ロシアのウラジーミル・プーチン大統領は100日前、核攻撃もあるぞと警告してウクライナ侵攻を開始した。
ロシア保有の核兵器を賛美し、ウクライナを従属させると公約し、「歴史上誰も見たこともないような」結果をちらつかせ、介入に意欲的な国々を脅した。
ロシアのテレビはそれ以降、アルマゲドンをめぐるムダ話を流して視聴者をじらしている。
たとえウクライナで核爆弾を使用しないとしても、プーチン氏はこのようにして核の秩序をすでにひっくり返した。
この脅しを受けた後、北大西洋条約機構(NATO)は準備していた支援の提供に制限を加えた。このことがもたらし得る影響は2つある。
それも、ロシアの通常兵器による軍事行動によってかき消されている分だけ、一段と懸念されるものになっている。
第1の影響は、ウクライナの目を通して世界を見ている脆弱な国々が、核兵器を持っている侵略者から自国を守る最良の手段は自ら核武装することだと感じてしまうこと。

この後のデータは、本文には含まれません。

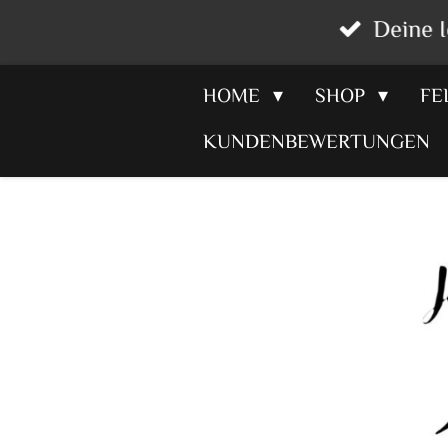
Deine I
Zum
Hauptinhalt
HOME
SHOP
FE
springen
KUNDENBEWERTUNGEN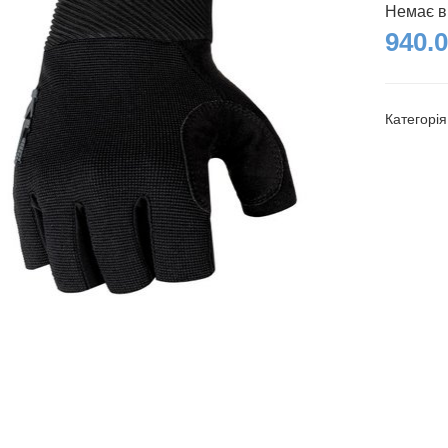
Немає в
940.0
Категорі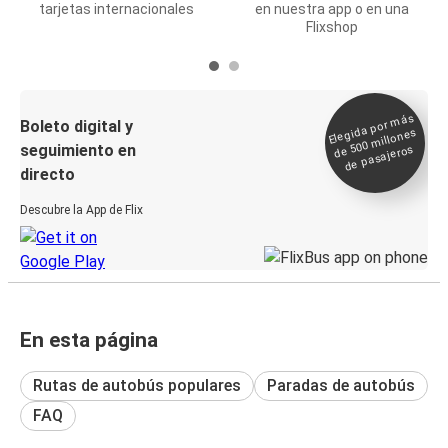
tarjetas internacionales
en nuestra app o en una
Flixshop
Elegida por
más
de 500
Boleto digital y
millones
seguimiento en
de pasajeros
directo
Descubre la App de Flix
En esta página
Rutas de autobús populares
Paradas de autobús
FAQ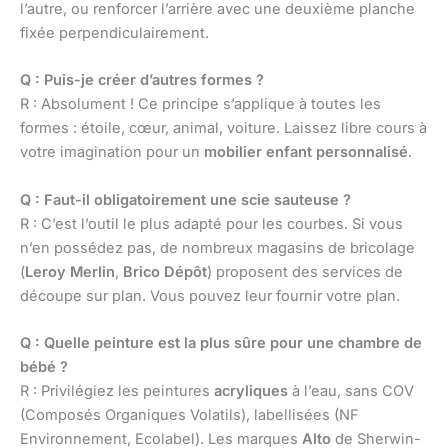
l’autre, ou renforcer l’arrière avec une deuxième planche
fixée perpendiculairement.
Q : Puis-je créer d’autres formes ?
R : Absolument ! Ce principe s’applique à toutes les
formes : étoile, cœur, animal, voiture. Laissez libre cours à
votre imagination pour un
mobilier enfant personnalisé
.
Q : Faut-il obligatoirement une scie sauteuse ?
R : C’est l’outil le plus adapté pour les courbes. Si vous
n’en possédez pas, de nombreux magasins de bricolage
(
Leroy Merlin
,
Brico Dépôt
) proposent des services de
découpe sur plan. Vous pouvez leur fournir votre plan.
Q : Quelle peinture est la plus sûre pour une chambre de
bébé ?
R : Privilégiez les peintures
acryliques
à l’eau, sans COV
(Composés Organiques Volatils), labellisées (NF
Environnement, Ecolabel). Les marques
Alto
de Sherwin-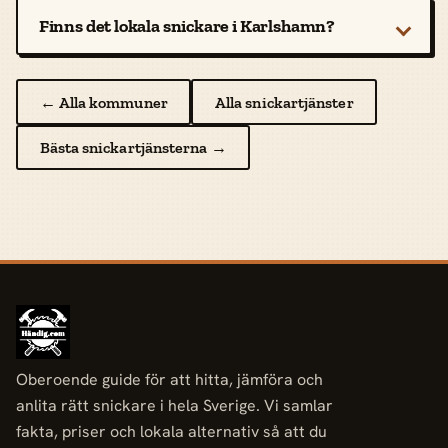
Finns det lokala snickare i Karlshamn?
← Alla kommuner
Alla snickartjänster
Bästa snickartjänsterna →
Oberoende guide för att hitta, jämföra och
anlita rätt snickare i hela Sverige. Vi samlar
fakta, priser och lokala alternativ så att du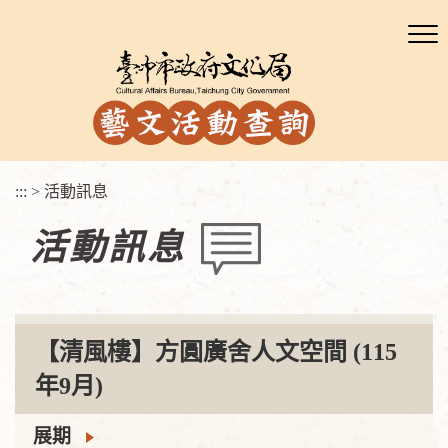
:::
>
活動訊息
活動訊息
【清風樓】方圓廣舍人文空間 (115
年9月)
展期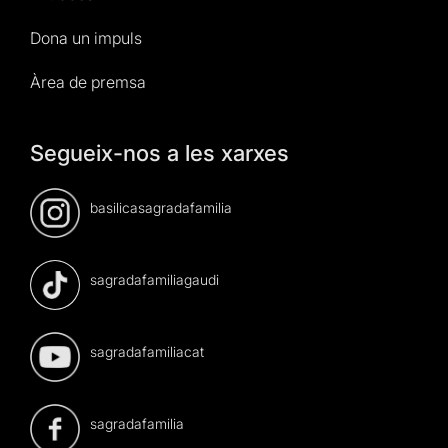
Dona un impuls
Àrea de premsa
Segueix-nos a les xarxes
basilicasagradafamilia
sagradafamiliagaudi
sagradafamiliacat
sagradafamilia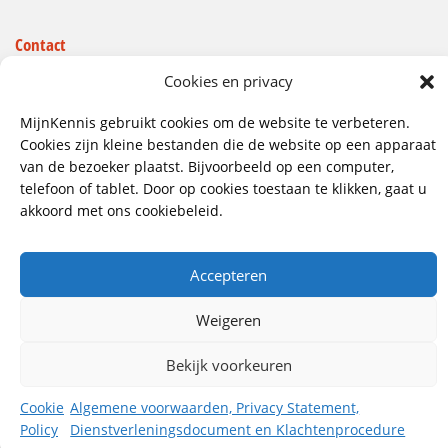
Contact
Wij hebben vestigingen in:
Cookies en privacy
Doetinchem, Lent
MijnKennis gebruikt cookies om de website te verbeteren.
085 - 485 4111
Cookies zijn kleine bestanden die de website op een apparaat
van de bezoeker plaatst. Bijvoorbeeld op een computer,
info@mijnkennis.nl
telefoon of tablet. Door op cookies toestaan te klikken, gaat u
Volg ons
akkoord met ons cookiebeleid.
Accepteren
©2026 MijnKennis |
Algemene Voorwaarden, Privacy
Statement, Dienstverleningsdocument en
Klachtenprocedure
Weigeren
Bekijk voorkeuren
Cookie
Algemene voorwaarden, Privacy Statement,
Policy
Dienstverleningsdocument en Klachtenprocedure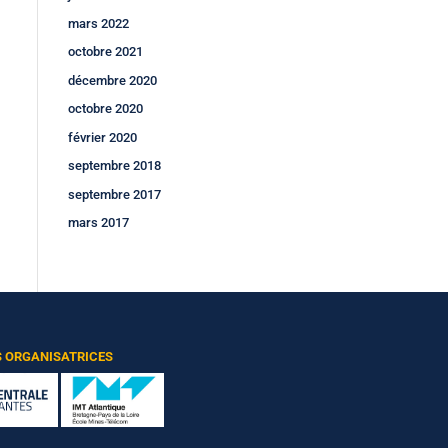
mars 2022
octobre 2021
décembre 2020
octobre 2020
février 2020
septembre 2018
septembre 2017
mars 2017
S ORGANISATRICES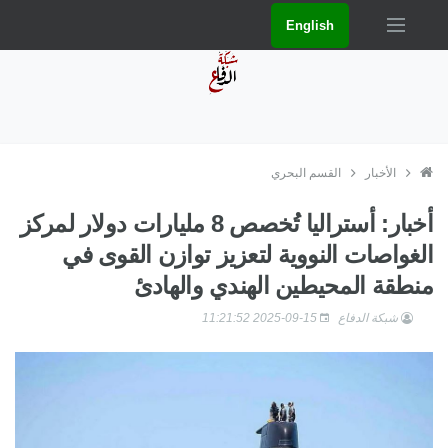
English
الأخبار
القسم البحري
أخبار: أستراليا تُخصص 8 مليارات دولار لمركز
الغواصات النووية لتعزيز توازن القوى في
منطقة المحيطين الهندي والهادئ
شبكة الدفاع
2025-09-15 11:21:52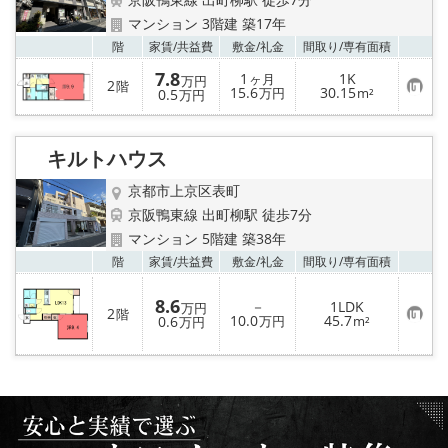
特選物件
マンション 3階建 築17年
お気
階
家賃/
共益費
敷金/
礼金
間取り/
専有面積
ハウスメーカー施工特集！
7.8
1
1K
ヶ月
万円
2
階
お
15.6
30.15
0.5
万円
m²
万円
路線·駅から探す
気
に
入
IT重説について
り
キルトハウス
登
録
京都市上京区表町
スタッフ紹介
京阪鴨東線 出町柳駅 徒歩7分
マンション 5階建 築38年
賃貸管理の北白川店
お気
階
家賃/
共益費
敷金/
礼金
間取り/
専有面積
店舗情報·アクセス
8.6
－
1LDK
万円
2
階
お
10.0
45.7
0.6
万円
m²
万円
気
会社概要
に
入
り
メールでお問い合わせ
登
録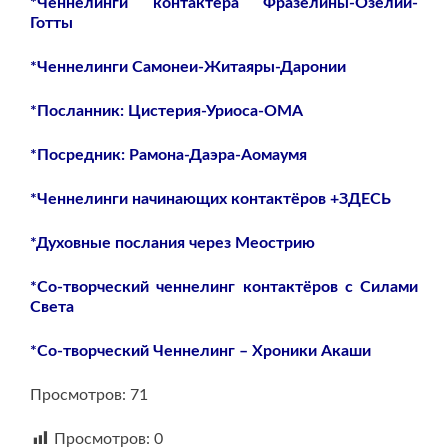
*Ченнелинги контактёра Фразелины-Озелии-
Готты
*Ченнелинги Самонеи-Житаяры-Даронии
*Посланник: Цистерия-Уриоса-ОМА
*Посредник: Рамона-Даэра-Аомаумя
*Ченнелинги начинающих контактёров
+
ЗДЕСЬ
*Духовные послания через Меострию
*Со-творческий ченнелинг контактёров с Силами
Света
*Со-творческий Ченнелинг – Хроники Акаши
Просмотров: 71
Просмотров:
0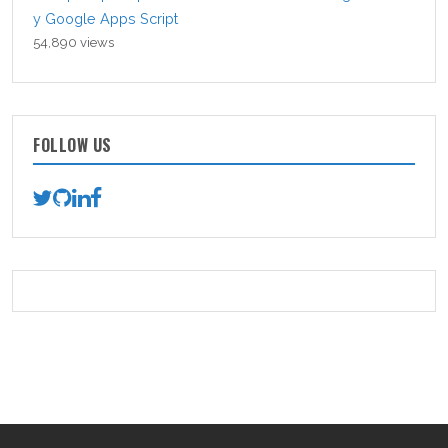
y Google Apps Script
54,890 views
FOLLOW US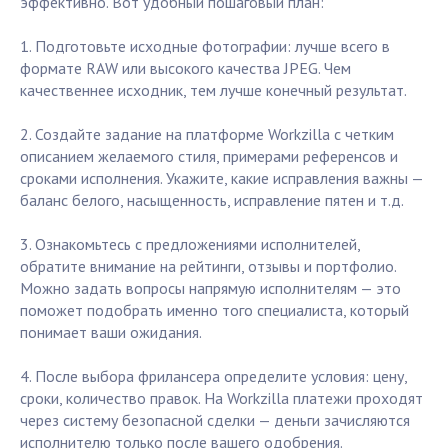
эффективно. Вот удобный пошаговый план:
1. Подготовьте исходные фотографии: лучше всего в
формате RAW или высокого качества JPEG. Чем
качественнее исходник, тем лучше конечный результат.
2. Создайте задание на платформе Workzilla с четким
описанием желаемого стиля, примерами референсов и
сроками исполнения. Укажите, какие исправления важны —
баланс белого, насыщенность, исправление пятен и т.д.
3. Ознакомьтесь с предложениями исполнителей,
обратите внимание на рейтинги, отзывы и портфолио.
Можно задать вопросы напрямую исполнителям — это
поможет подобрать именно того специалиста, который
понимает ваши ожидания.
4. После выбора фрилансера определите условия: цену,
сроки, количество правок. На Workzilla платежи проходят
через систему безопасной сделки — деньги зачисляются
исполнителю только после вашего одобрения.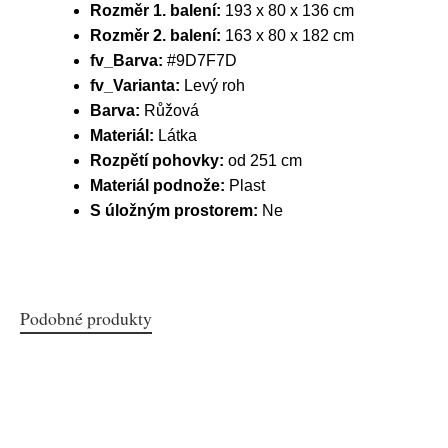
Rozměr 1. balení:
193 x 80 x 136 cm
Rozměr 2. balení:
163 x 80 x 182 cm
fv_Barva:
#9D7F7D
fv_Varianta:
Levý roh
Barva:
Růžová
Materiál:
Látka
Rozpětí pohovky:
od 251 cm
Materiál podnože:
Plast
S úložným prostorem:
Ne
Podobné produkty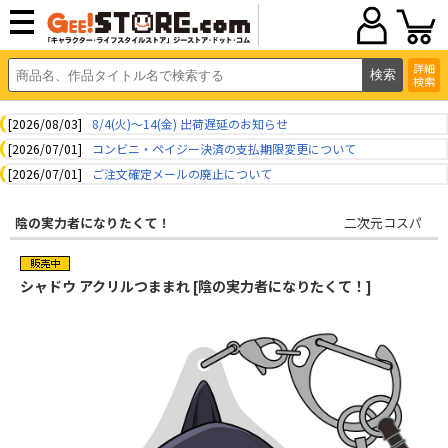
詳細
検索
[2026/08/03]
8/4(火)～14(金) 出荷遅延のお知らせ
[2026/07/01]
コンビニ・ペイジー決済の支払期限変更について
[2026/07/01]
ご注文確定メールの廃止について
陰の実力者になりたくて！
二次元コスパ
シャドウ アクリルつままれ [陰の実力者になりたくて！]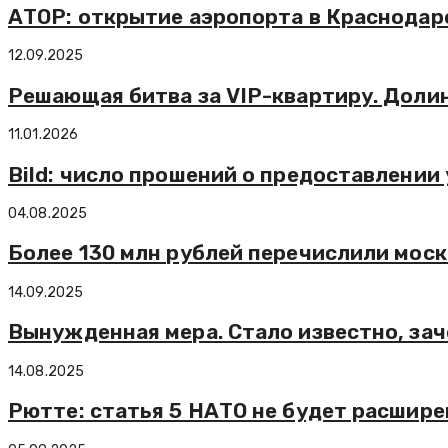
АТОР: открытие аэропорта в Краснодар
12.09.2025
Решающая битва за VIP-квартиру. Долин
11.01.2026
Bild: число прошений о предоставлении
04.08.2025
Более 130 млн рублей перечислили мос
14.09.2025
Вынужденная мера. Стало известно, за
14.08.2025
Рютте: статья 5 НАТО не будет расшире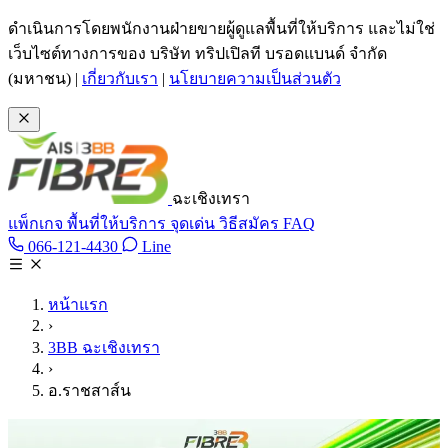
ข้ามไปเนื้อหาหลัก
ดำเนินการโดยพนักงานฝ่ายขายผู้ดูแลพื้นที่ให้บริการ และไม่ใช่
เว็บไซต์ทางการของ บริษัท ทริปเปิลที บรอดแบนด์ จำกัด
(มหาชน)
|
เกี่ยวกับเรา
|
นโยบายความเป็นส่วนตัว
ฉะเชิงเทรา
แพ็กเกจ
พื้นที่ให้บริการ
จุดเด่น
วิธีสมัคร
FAQ
Line @tan3bb
066-121-4430
Line
โทร 066-121-4430
หน้าแรก
›
3BB ฉะเชิงเทรา
›
อ.ราชสาส์น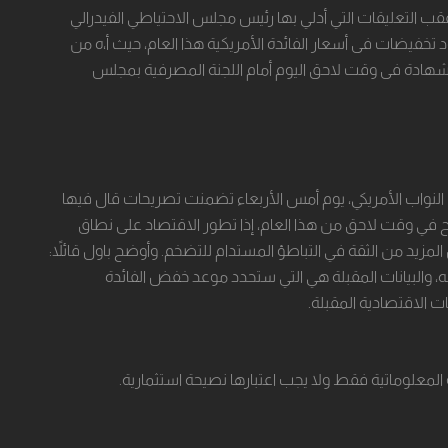
ب التعليقات التي أدلي بها ‏رئيس مجلس الاحتياطي الفيدرالي
 تخفيضات فى أسعار الفائدة الأمريكية هذا العام، حيث أ،ه من
 الشهادة فى وقت لاحق اليوم أمام اللجنة المصرفية بمجلس
 النواب الأمريكي، يوم أمس الأربعاء تضمنت تصريحات قال فيها
ح في وقت لاحق من هذا العام، إذا تطور الاقتصاد على نطاق
زيد من الثقة في التباطؤ المستدام للتضخم.‏ وأوضح باول قائلاً:
، والبيانات ‏المقبلة هي التي ستحدد موعد خفض الفائدة
 الاقتصادية المقبلة.‏
المعلوماتية فقط ولا يجب اعتبارها نصيحة استثمارية.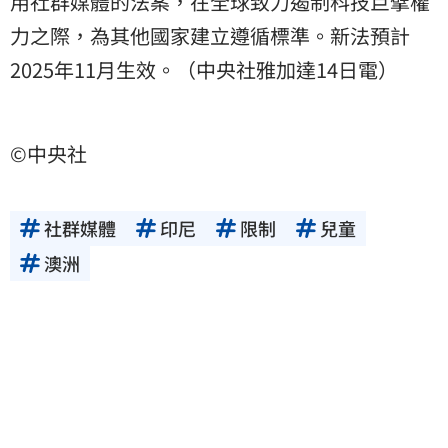
用社群媒體的法案，在全球致力遏制科技巨擘權
力之際，為其他國家建立遵循標準。新法預計
2025年11月生效。（中央社雅加達14日電）
©中央社
社群媒體
印尼
限制
兒童
澳洲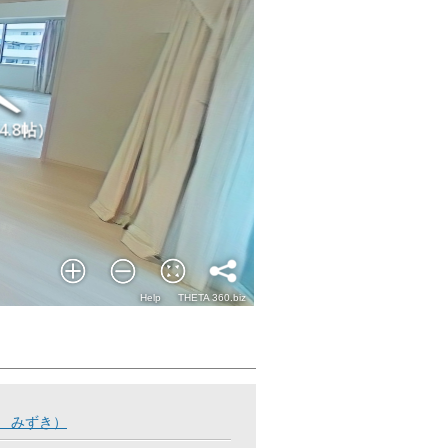
だ みずき）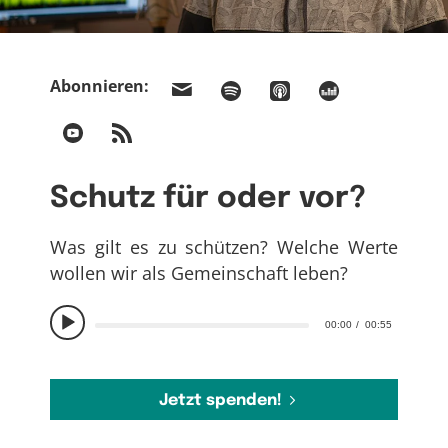
Abonnieren:
Schutz für oder vor?
Was gilt es zu schützen? Welche Werte
wollen wir als Gemeinschaft leben?
00:00
00:55
Jetzt spenden!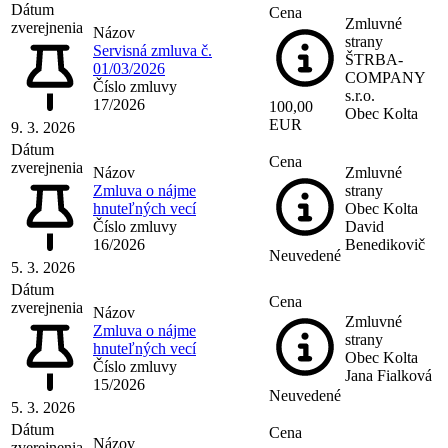
Dátum
Cena
Zmluvné
zverejnenia
Názov
strany
Servisná zmluva č.
ŠTRBA-
01/03/2026
COMPANY
Číslo zmluvy
s.r.o.
17/2026
100,00
Obec Kolta
EUR
9. 3. 2026
Dátum
Cena
zverejnenia
Názov
Zmluvné
Zmluva o nájme
strany
hnuteľných vecí
Obec Kolta
Číslo zmluvy
David
16/2026
Benedikovič
Neuvedené
5. 3. 2026
Dátum
Cena
zverejnenia
Názov
Zmluvné
Zmluva o nájme
strany
hnuteľných vecí
Obec Kolta
Číslo zmluvy
Jana Fialková
15/2026
Neuvedené
5. 3. 2026
Dátum
Cena
Názov
zverejnenia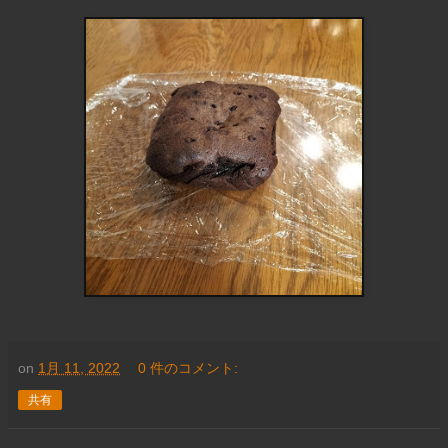
on
1月 11, 2022
0 件のコメント:
共有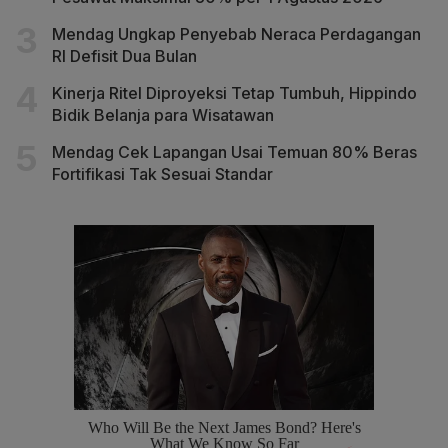
Mendag Ungkap Penyebab Neraca Perdagangan
RI Defisit Dua Bulan
Kinerja Ritel Diproyeksi Tetap Tumbuh, Hippindo
Bidik Belanja para Wisatawan
Mendag Cek Lapangan Usai Temuan 80% Beras
Fortifikasi Tak Sesuai Standar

第2の影響は、すでに核兵器を持っている国々が、プーチン氏の戦術をまねれば自分たちも得をすると考えることだ。
だとすれば、どこかの誰かが脅しを実行に移すことは間違いない。それが今回の戦争の破滅的な遺産になってはならない。
侵攻前から高まっていた核の危険
核兵器使用の危険性はウクライナ侵攻以前から高まっていた。
北朝鮮は数十発の核弾頭を所有している。国連は先日、イランが同国初の核爆弾を製造するのに十分な量の濃縮ウランを保有していると述べた。
ロシアと米国の大陸間弾道ミサイル(ICBM)の数は、新戦略兵器削減条約(新START)によって2026年まで制限されるものの、核魚雷などの兵器は条約の対象外だ。
パキスタンは核兵器の保有を急増させている。中国は核戦力の近代化を進めており、米国防総省(ペンタゴン)によれば規模も拡大している。
こうした核拡散は、核兵器の使用を抑制する道徳的な嫌悪感が弱まっていることの反映だ。